**Exercise directions**
Every entry must be reproduced word for word.
(Records begins)
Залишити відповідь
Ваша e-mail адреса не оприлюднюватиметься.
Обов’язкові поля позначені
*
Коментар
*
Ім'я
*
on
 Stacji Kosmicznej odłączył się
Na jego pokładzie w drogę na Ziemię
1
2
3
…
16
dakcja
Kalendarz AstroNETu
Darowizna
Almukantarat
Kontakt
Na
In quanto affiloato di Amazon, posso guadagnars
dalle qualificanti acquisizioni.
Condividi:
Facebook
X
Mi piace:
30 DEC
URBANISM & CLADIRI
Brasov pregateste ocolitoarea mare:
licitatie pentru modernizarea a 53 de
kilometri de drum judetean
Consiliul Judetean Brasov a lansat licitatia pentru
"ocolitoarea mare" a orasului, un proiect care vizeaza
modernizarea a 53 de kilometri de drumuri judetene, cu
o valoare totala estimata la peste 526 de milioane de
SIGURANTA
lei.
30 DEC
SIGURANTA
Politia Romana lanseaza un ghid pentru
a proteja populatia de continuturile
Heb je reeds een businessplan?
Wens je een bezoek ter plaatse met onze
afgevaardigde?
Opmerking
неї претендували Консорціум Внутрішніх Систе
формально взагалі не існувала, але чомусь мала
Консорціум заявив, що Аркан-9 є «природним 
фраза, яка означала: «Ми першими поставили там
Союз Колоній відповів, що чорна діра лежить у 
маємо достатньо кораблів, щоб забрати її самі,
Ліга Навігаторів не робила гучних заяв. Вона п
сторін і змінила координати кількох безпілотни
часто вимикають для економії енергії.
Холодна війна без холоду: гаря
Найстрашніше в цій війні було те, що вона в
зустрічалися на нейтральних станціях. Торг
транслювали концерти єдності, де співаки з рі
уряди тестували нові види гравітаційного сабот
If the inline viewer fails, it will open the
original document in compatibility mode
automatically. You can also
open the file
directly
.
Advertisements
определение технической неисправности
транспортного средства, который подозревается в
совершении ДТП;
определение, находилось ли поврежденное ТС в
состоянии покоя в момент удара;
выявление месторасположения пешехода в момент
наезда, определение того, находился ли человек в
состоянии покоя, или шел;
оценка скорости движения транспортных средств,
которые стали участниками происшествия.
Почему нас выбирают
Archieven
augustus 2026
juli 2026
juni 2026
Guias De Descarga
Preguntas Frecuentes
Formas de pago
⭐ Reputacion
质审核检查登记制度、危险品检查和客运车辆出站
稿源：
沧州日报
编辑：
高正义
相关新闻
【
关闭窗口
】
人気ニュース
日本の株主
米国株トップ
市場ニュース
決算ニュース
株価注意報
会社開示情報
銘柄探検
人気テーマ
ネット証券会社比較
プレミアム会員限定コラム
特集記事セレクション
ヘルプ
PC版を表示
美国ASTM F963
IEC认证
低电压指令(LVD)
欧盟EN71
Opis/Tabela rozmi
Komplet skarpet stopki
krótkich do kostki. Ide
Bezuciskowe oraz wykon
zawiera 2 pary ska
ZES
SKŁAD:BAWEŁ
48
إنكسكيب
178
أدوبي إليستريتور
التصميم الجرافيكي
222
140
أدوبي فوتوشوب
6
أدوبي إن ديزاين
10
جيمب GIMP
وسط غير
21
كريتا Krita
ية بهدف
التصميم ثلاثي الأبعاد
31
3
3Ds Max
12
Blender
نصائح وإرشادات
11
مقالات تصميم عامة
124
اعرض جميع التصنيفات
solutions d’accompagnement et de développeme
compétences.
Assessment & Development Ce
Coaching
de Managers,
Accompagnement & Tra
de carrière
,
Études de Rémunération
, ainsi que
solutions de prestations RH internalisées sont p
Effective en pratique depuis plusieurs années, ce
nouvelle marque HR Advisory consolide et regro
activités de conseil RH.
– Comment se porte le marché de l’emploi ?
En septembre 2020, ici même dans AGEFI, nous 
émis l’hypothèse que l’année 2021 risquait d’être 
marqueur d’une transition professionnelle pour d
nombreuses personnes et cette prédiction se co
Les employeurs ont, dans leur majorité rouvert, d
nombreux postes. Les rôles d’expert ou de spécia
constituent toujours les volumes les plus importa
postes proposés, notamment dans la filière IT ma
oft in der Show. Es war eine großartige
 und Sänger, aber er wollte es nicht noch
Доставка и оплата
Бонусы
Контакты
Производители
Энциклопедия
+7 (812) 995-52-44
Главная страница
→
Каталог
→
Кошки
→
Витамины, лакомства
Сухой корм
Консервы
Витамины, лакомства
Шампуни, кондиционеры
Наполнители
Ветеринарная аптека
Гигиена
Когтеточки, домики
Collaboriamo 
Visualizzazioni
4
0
(Records ends)
**The completed task**
Залишити відповідь
Ваша e-mail адреса не оприлюднюватиметься.
Обов’язкові поля позначені
*
Коментар
*
Ім'я
*
on
 Stacji Kosmicznej odłączył się
Na jego pokładzie w drogę na Ziemię
1
2
3
…
16
dakcja
Kalendarz AstroNETu
Darowizna
Almukantarat
Kontakt
Na
In quanto affiloato di Amazon, posso guadagnars
dalle qualificanti acquisizioni.
Condividi:
Facebook
X
Mi piace:
30 DEC
URBANISM & CLADIRI
Brasov pregateste ocolitoarea mare:
licitatie pentru modernizarea a 53 de
kilometri de drum judetean
Consiliul Judetean Brasov a lansat licitatia pentru
"ocolitoarea mare" a orasului, un proiect care vizeaza
modernizarea a 53 de kilometri de drumuri judetene, cu
o valoare totala estimata la peste 526 de milioane de
SIGURANTA
lei.
30 DEC
SIGURANTA
Politia Romana lanseaza un ghid pentru
a proteja populatia de continuturile
Heb je reeds een businessplan?
Wens je een bezoek ter plaatse met onze
afgevaardigde?
Opmerking
неї претендували Консорціум Внутрішніх Систе
формально взагалі не існувала, але чомусь мала
Консорціум заявив, що Аркан-9 є «природним 
фраза, яка означала: «Ми першими поставили там
Союз Колоній відповів, що чорна діра лежить у 
маємо достатньо кораблів, щоб забрати її самі,
Ліга Навігаторів не робила гучних заяв. Вона п
сторін і змінила координати кількох безпілотни
часто вимикають для економії енергії.
Холодна війна без холоду: гаря
Найстрашніше в цій війні було те, що вона в
зустрічалися на нейтральних станціях. Торг
транслювали концерти єдності, де співаки з рі
уряди тестували нові види гравітаційного сабот
If the inline viewer fails, it will open the
original document in compatibility mode
automatically. You can also
open the file
directly
.
Advertisements
определение технической неисправности
транспортного средства, который подозревается в
совершении ДТП;
определение, находилось ли поврежденное ТС в
состоянии покоя в момент удара;
выявление месторасположения пешехода в момент
наезда, определение того, находился ли человек в
состоянии покоя, или шел;
оценка скорости движения транспортных средств,
которые стали участниками происшествия.
Почему нас выбирают
Archieven
augustus 2026
juli 2026
juni 2026
Guias De Descarga
Preguntas Frecuentes
Formas de pago
⭐ Reputacion
质审核检查登记制度、危险品检查和客运车辆出站
稿源：
沧州日报
编辑：
高正义
相关新闻
【
关闭窗口
】
人気ニュース
日本の株主
米国株トップ
市場ニュース
決算ニュース
株価注意報
会社開示情報
銘柄探検
人気テーマ
ネット証券会社比較
プレミアム会員限定コラム
特集記事セレクション
ヘルプ
PC版を表示
美国ASTM F963
IEC认证
低电压指令(LVD)
欧盟EN71
Opis/Tabela rozmi
Komplet skarpet stopki
krótkich do kostki. Ide
Bezuciskowe oraz wykon
zawiera 2 pary ska
ZES
SKŁAD:BAWEŁ
48
إنكسكيب
178
أدوبي إليستريتور
التصميم الجرافيكي
222
140
أدوبي فوتوشوب
6
أدوبي إن ديزاين
10
جيمب GIMP
وسط غير
21
كريتا Krita
ية بهدف
التصميم ثلاثي الأبعاد
31
3
3Ds Max
12
Blender
نصائح وإرشادات
11
مقالات تصميم عامة
124
اعرض جميع التصنيفات
solutions d’accompagnement et de développeme
compétences.
Assessment & Development Ce
Coaching
de Managers,
Accompagnement & Tra
de carrière
,
Études de Rémunération
, ainsi que
solutions de prestations RH internalisées sont p
Effective en pratique depuis plusieurs années, ce
nouvelle marque HR Advisory consolide et regro
activités de conseil RH.
– Comment se porte le marché de l’emploi ?
En septembre 2020, ici même dans AGEFI, nous 
émis l’hypothèse que l’année 2021 risquait d’être 
marqueur d’une transition professionnelle pour d
nombreuses personnes et cette prédiction se co
Les employeurs ont, dans leur majorité rouvert, d
nombreux postes. Les rôles d’expert ou de spécia
constituent toujours les volumes les plus importa
postes proposés, notamment dans la filière IT ma
oft in der Show. Es war eine großartige
 und Sänger, aber er wollte es nicht noch
Доставка и оплата
Бонусы
Контакты
Производители
Энциклопедия
+7 (812) 995-52-44
Главная страница
→
Каталог
→
Кошки
→
Витамины, лакомства
Сухой корм
Консервы
Витамины, лакомства
Шампуни, кондиционеры
Наполнители
Ветеринарная аптека
Гигиена
Когтеточки, домики
Collaboriamo 
Visualizzazioni
4
0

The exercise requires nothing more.